Step 4: Introduce a more robust caching engine. You can use Amazon Elastic Cache for Memcached or Redis to reduce write requests. Memcached and Redis have different use cases so if you can afford to lose and recover your cache from your database, use Memcached. If you are looking for more robust data persistence and complex data structure, use Redis. In AWS, these are managed services, which means AWS takes care of the workload for you and you can also deploy them in your on-premises instances or use a hybrid approach.

Step 5: Scale your server. If there are still issues, it’s time to scale your server.  For the greatest cost-effectiveness and unlimited scalability, I suggest always using horizontal scaling. However, use cases like database vertical scaling may be a better choice until you are good with sharding; or use Amazon Aurora Serverless for variable workloads. It will be wise to use Auto Scaling to manage your workload effectively for horizontal scaling. Also, to achieve that, you need to persist the session. Amazon DynamoDB can handle session persistence across instances.

If your server is on premises, consider creating a multisite architecture, which will help you achieve quick scalability as required and provide a good disaster recovery solution.  You can pick and choose individual services like Amazon Route 53, AWS CloudFormation, Amazon SQS, Amazon SNS, Amazon RDS, etc. depending on your needs.
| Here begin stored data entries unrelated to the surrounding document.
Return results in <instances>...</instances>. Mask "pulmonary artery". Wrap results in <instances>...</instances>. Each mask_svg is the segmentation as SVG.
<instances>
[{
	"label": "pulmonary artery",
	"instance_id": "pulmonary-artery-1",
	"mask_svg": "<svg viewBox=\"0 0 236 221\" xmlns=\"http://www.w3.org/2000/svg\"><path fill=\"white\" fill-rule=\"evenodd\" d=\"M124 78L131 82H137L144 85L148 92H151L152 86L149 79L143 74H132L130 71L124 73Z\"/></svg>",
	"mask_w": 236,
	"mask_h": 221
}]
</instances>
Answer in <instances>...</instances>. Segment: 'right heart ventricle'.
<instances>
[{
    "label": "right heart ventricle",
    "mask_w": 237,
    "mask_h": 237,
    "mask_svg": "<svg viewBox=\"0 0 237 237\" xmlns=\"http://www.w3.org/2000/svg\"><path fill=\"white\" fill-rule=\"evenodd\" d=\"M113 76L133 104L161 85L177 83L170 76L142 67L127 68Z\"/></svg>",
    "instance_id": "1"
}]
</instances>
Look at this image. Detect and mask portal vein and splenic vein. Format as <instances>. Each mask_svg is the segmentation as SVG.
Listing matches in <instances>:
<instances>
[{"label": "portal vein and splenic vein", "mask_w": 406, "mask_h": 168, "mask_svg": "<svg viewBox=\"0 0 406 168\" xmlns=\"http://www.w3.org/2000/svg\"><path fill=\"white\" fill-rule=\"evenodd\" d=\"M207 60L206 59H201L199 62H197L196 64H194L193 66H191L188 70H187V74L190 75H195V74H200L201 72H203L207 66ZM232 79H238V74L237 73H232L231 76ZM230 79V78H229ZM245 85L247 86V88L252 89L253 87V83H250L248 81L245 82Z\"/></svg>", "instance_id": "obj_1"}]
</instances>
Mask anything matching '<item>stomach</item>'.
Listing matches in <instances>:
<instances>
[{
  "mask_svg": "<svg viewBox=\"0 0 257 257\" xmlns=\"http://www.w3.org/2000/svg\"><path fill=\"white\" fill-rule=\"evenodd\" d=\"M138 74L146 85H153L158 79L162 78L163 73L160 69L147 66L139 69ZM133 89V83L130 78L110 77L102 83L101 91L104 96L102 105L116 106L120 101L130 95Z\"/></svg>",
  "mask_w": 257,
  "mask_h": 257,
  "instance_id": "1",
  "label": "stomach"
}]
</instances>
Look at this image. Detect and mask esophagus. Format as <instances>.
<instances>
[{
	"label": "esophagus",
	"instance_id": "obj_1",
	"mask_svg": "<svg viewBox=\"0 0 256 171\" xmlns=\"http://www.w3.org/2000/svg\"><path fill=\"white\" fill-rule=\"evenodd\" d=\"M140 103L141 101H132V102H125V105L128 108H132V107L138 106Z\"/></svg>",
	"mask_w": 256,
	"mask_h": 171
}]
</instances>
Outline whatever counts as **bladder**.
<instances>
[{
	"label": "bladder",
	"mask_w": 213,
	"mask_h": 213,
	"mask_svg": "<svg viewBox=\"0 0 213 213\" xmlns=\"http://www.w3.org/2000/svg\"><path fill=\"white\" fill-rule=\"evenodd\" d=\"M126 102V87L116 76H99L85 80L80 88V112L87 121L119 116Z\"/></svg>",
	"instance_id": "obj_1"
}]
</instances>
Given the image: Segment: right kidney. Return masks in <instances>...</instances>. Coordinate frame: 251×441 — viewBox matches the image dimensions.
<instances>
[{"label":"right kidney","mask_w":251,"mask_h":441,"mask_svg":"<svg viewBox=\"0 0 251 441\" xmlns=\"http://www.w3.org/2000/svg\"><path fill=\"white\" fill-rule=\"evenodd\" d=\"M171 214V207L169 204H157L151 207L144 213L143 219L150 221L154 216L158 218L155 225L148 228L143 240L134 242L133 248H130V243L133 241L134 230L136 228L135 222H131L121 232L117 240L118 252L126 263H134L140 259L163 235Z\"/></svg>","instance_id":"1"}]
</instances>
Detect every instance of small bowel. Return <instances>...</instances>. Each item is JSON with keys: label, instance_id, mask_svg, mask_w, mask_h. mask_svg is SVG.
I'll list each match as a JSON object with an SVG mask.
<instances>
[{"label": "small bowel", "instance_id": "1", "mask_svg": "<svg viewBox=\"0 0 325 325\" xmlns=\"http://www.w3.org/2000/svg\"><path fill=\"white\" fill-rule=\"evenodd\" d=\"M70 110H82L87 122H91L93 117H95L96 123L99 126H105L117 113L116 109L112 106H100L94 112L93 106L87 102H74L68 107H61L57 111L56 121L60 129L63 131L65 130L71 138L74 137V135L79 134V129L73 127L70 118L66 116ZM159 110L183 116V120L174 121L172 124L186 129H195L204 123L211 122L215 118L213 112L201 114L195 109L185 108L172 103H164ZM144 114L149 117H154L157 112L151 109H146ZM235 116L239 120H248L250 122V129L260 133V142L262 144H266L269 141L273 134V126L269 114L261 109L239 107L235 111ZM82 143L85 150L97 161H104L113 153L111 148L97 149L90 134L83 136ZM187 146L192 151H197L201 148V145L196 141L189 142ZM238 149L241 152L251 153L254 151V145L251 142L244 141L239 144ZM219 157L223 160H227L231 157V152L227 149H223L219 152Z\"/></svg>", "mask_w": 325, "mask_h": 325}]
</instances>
Your multisite architecture will look like the following diagram:

In this architecture, you can run your regular workload on premises, and use your AWS workload as required for scalability and disaster recovery. Using Route 53, you can direct a precise percentage of users to an AWS workload.

If you decide to move all of your workloads to AWS, the recommended multi-AZ architecture would look like the following:

In this architecture, you are using a multi-AZ distributed workload for high availability. You can have a multi-region setup and use Route53 to distribute your workload between AWS Regions. CloudFront helps you to scale and distribute static content via an S3 bucket and DynamoDB, maintaining your application state so that Auto Scaling can apply horizontal scaling without loss of session data. At the database layer, RDS with multi-AZ standby provides high availability and read replica helps achieve scalability.
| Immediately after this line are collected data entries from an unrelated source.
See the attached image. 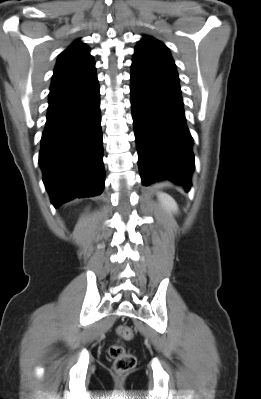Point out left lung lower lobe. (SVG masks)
Here are the masks:
<instances>
[{
    "label": "left lung lower lobe",
    "instance_id": "1",
    "mask_svg": "<svg viewBox=\"0 0 261 399\" xmlns=\"http://www.w3.org/2000/svg\"><path fill=\"white\" fill-rule=\"evenodd\" d=\"M131 107L143 185L169 179L191 187L193 139L178 75L131 66Z\"/></svg>",
    "mask_w": 261,
    "mask_h": 399
}]
</instances>
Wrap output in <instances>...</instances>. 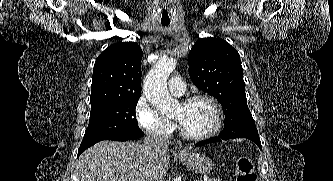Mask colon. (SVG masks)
<instances>
[{
    "label": "colon",
    "mask_w": 333,
    "mask_h": 181,
    "mask_svg": "<svg viewBox=\"0 0 333 181\" xmlns=\"http://www.w3.org/2000/svg\"><path fill=\"white\" fill-rule=\"evenodd\" d=\"M237 181H256L257 176L252 160L248 156H239L235 161Z\"/></svg>",
    "instance_id": "obj_1"
}]
</instances>
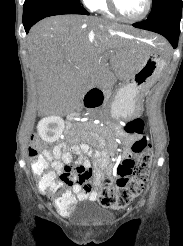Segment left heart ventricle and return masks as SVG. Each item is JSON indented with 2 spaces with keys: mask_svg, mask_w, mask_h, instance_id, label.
I'll use <instances>...</instances> for the list:
<instances>
[{
  "mask_svg": "<svg viewBox=\"0 0 183 246\" xmlns=\"http://www.w3.org/2000/svg\"><path fill=\"white\" fill-rule=\"evenodd\" d=\"M122 14L127 17H137L144 11L146 0H116Z\"/></svg>",
  "mask_w": 183,
  "mask_h": 246,
  "instance_id": "b2bd125f",
  "label": "left heart ventricle"
}]
</instances>
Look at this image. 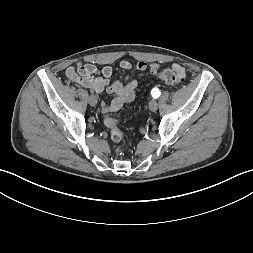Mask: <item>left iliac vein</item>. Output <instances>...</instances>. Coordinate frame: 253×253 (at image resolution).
Listing matches in <instances>:
<instances>
[{
    "mask_svg": "<svg viewBox=\"0 0 253 253\" xmlns=\"http://www.w3.org/2000/svg\"><path fill=\"white\" fill-rule=\"evenodd\" d=\"M149 109H150L152 112H155V111L158 109V102H157V100L152 99V100L149 102Z\"/></svg>",
    "mask_w": 253,
    "mask_h": 253,
    "instance_id": "obj_1",
    "label": "left iliac vein"
}]
</instances>
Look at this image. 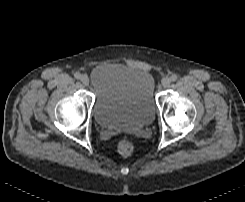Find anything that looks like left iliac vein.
<instances>
[{"label": "left iliac vein", "instance_id": "left-iliac-vein-1", "mask_svg": "<svg viewBox=\"0 0 245 202\" xmlns=\"http://www.w3.org/2000/svg\"><path fill=\"white\" fill-rule=\"evenodd\" d=\"M170 83H171L170 78H168V77L163 78V80H162V86L164 88H167L170 85Z\"/></svg>", "mask_w": 245, "mask_h": 202}]
</instances>
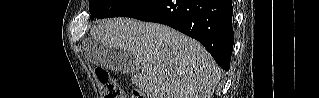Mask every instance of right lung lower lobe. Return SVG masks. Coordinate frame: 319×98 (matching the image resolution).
<instances>
[{"instance_id": "obj_1", "label": "right lung lower lobe", "mask_w": 319, "mask_h": 98, "mask_svg": "<svg viewBox=\"0 0 319 98\" xmlns=\"http://www.w3.org/2000/svg\"><path fill=\"white\" fill-rule=\"evenodd\" d=\"M170 26L202 43L225 71L233 50L231 0H146L120 15Z\"/></svg>"}]
</instances>
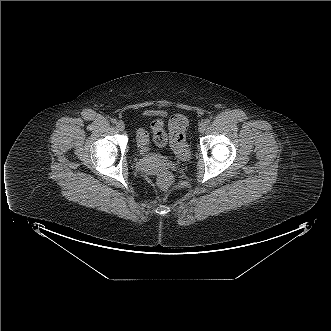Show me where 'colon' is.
Segmentation results:
<instances>
[{"instance_id":"1","label":"colon","mask_w":331,"mask_h":331,"mask_svg":"<svg viewBox=\"0 0 331 331\" xmlns=\"http://www.w3.org/2000/svg\"><path fill=\"white\" fill-rule=\"evenodd\" d=\"M188 120L185 116L177 114L170 118L168 123V136L162 128L154 130V142L159 147H163L169 142L171 148L181 159L188 156V146L186 143V130ZM143 147L145 144L143 143ZM157 183L164 189H168L173 183L172 175L163 171L157 176Z\"/></svg>"}]
</instances>
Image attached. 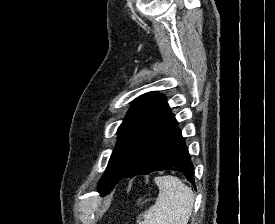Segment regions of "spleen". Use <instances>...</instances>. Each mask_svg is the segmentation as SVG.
Wrapping results in <instances>:
<instances>
[{"mask_svg": "<svg viewBox=\"0 0 275 224\" xmlns=\"http://www.w3.org/2000/svg\"><path fill=\"white\" fill-rule=\"evenodd\" d=\"M159 188L156 203L144 214L138 224H187L192 214L194 193L178 177H155Z\"/></svg>", "mask_w": 275, "mask_h": 224, "instance_id": "3e777b00", "label": "spleen"}]
</instances>
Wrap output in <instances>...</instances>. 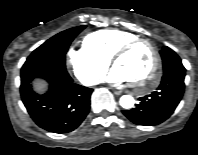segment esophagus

This is a high-level strategy to help you think through the scalability of your workload by using AWS even if your workload in on premises and not in the cloud…yet.
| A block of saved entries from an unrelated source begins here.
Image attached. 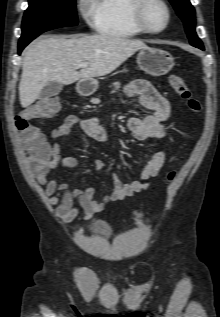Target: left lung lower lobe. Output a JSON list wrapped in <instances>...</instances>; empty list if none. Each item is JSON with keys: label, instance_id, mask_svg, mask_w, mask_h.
<instances>
[{"label": "left lung lower lobe", "instance_id": "0a47b994", "mask_svg": "<svg viewBox=\"0 0 220 317\" xmlns=\"http://www.w3.org/2000/svg\"><path fill=\"white\" fill-rule=\"evenodd\" d=\"M194 47H195V46H194ZM197 48H199V47H197ZM200 49L204 50V48H203V47H200Z\"/></svg>", "mask_w": 220, "mask_h": 317}]
</instances>
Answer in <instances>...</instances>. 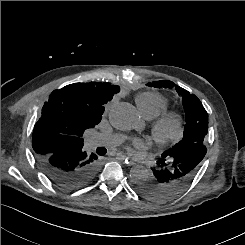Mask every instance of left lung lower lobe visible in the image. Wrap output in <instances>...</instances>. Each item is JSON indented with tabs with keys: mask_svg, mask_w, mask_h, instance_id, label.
Instances as JSON below:
<instances>
[{
	"mask_svg": "<svg viewBox=\"0 0 245 245\" xmlns=\"http://www.w3.org/2000/svg\"><path fill=\"white\" fill-rule=\"evenodd\" d=\"M206 152L204 144H192L162 157L152 169L154 176L139 183L138 191L153 201L171 199L192 181Z\"/></svg>",
	"mask_w": 245,
	"mask_h": 245,
	"instance_id": "obj_1",
	"label": "left lung lower lobe"
}]
</instances>
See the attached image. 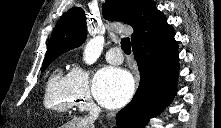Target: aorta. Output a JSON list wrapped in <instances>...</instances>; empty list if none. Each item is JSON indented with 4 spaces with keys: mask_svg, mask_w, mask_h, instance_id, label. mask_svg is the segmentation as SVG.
Here are the masks:
<instances>
[{
    "mask_svg": "<svg viewBox=\"0 0 221 128\" xmlns=\"http://www.w3.org/2000/svg\"><path fill=\"white\" fill-rule=\"evenodd\" d=\"M104 37L97 36L88 41L83 53V60L86 64H93L101 55L104 47Z\"/></svg>",
    "mask_w": 221,
    "mask_h": 128,
    "instance_id": "obj_1",
    "label": "aorta"
}]
</instances>
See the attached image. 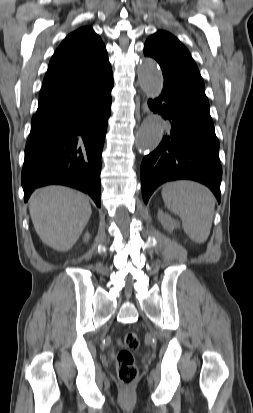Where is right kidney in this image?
<instances>
[{
  "label": "right kidney",
  "instance_id": "1",
  "mask_svg": "<svg viewBox=\"0 0 253 413\" xmlns=\"http://www.w3.org/2000/svg\"><path fill=\"white\" fill-rule=\"evenodd\" d=\"M89 238H90L89 233H86V234H85V236H84V241H85V242H86V241H88V240H89Z\"/></svg>",
  "mask_w": 253,
  "mask_h": 413
}]
</instances>
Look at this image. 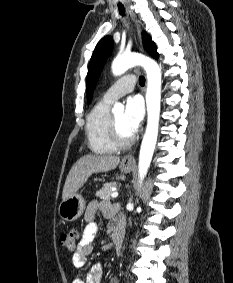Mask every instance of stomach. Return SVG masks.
Segmentation results:
<instances>
[{"label": "stomach", "mask_w": 233, "mask_h": 283, "mask_svg": "<svg viewBox=\"0 0 233 283\" xmlns=\"http://www.w3.org/2000/svg\"><path fill=\"white\" fill-rule=\"evenodd\" d=\"M121 172L129 173L132 170L131 164L120 163ZM85 209V201L81 194L75 193L73 196L63 200L58 208L60 217L68 222L78 219Z\"/></svg>", "instance_id": "obj_1"}]
</instances>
I highly recommend creating a hybrid, multisite model by placing your on-premises environment replica in the public cloud like AWS Cloud, and using Amazon Route53 DNS Service and Elastic Load Balancing to route traffic between on-premises and cloud environments. AWS now supports load balancing between AWS and on-premises environments to help you scale your cloud environment quickly, whenever required, and reduce it further by applying Amazon auto-scaling and placing a threshold on your on-premises traffic using Route 53.